21. La cruz de Cristo arroja de modo muy penetrante luz salvífica sobre la vida del hombre y, concretamente, sobre su sufrimiento, porque mediante la fe lo alcanza junto con la resurrección: el misterio de la pasión está incluido en el misterio pascual. Los testigos de la pasión de Cristo son a la vez testigos de su resurrección. Escribe San Pablo: ‘Para conocerle a Él y el poder de su resurrección y la participación en sus padecimientos, conformándome a Él en su muerte por si logro alcanzar la resurrección de los muertos’”.

 

Es bien cierto que Jesucristo no tuvo fe porque, en realidad, no le hacía falta. Él era Dios hecho hombre y, por eso mismo, no le había falta la confianza, por decirlo así, en Él mismo en el sentido en el que otro ser humano la tiene en Dios que lo ha creado. Sin embargo, el hombre, como decimos creación de Dios a su imagen y semejanza, sabe que colabora, en cierto y exacto sentido, en la redención de la humanidad con su sufrimiento. Pero no con uno que lo sea asqueante o como por olvidar sino, justamente, al contrario: digno de ser llamado propio de quien sabe que, en efecto, colabora en el bien general de la humanidad cuando ofrece su sufrimiento a sabiendas de ser escuchado por Dios. 

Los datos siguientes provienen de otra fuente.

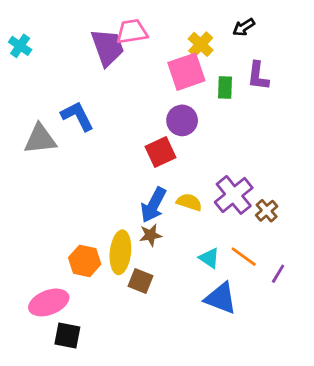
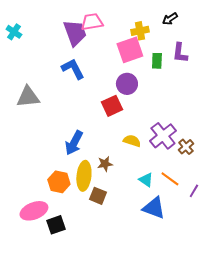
yellow cross: (201, 44) -> (140, 31), turned 36
blue L-shape: (77, 116) -> (73, 69), moved
blue arrow: (153, 205) -> (74, 143), moved
black square: (67, 335) -> (56, 225), moved, turned -30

De todas formas, nuestra glorificación depende, en gran medida, de un sufrimiento bien entendido como muy bien nos dice San Pedro en este texto (I Pedro 4, 15-16) donde nos manifiesta hasta qué punto es importante saber sufrir: 

“Que ninguno de vosotros tenga que sufrir ni por criminal ni por ladrón ni por malhechor ni por entrometido: pero si es por cristiano, que no se avergüence, que glorifique a Dios por llevar este nombre.”

Y es que el sufrimiento, llevado al extremo de dar la vida por Cristo, es un verdadero timbre de honor y, además, propio de quien sabe lo que, en su vida, vale la pena acometer porque tiene una fe que lo sostiene.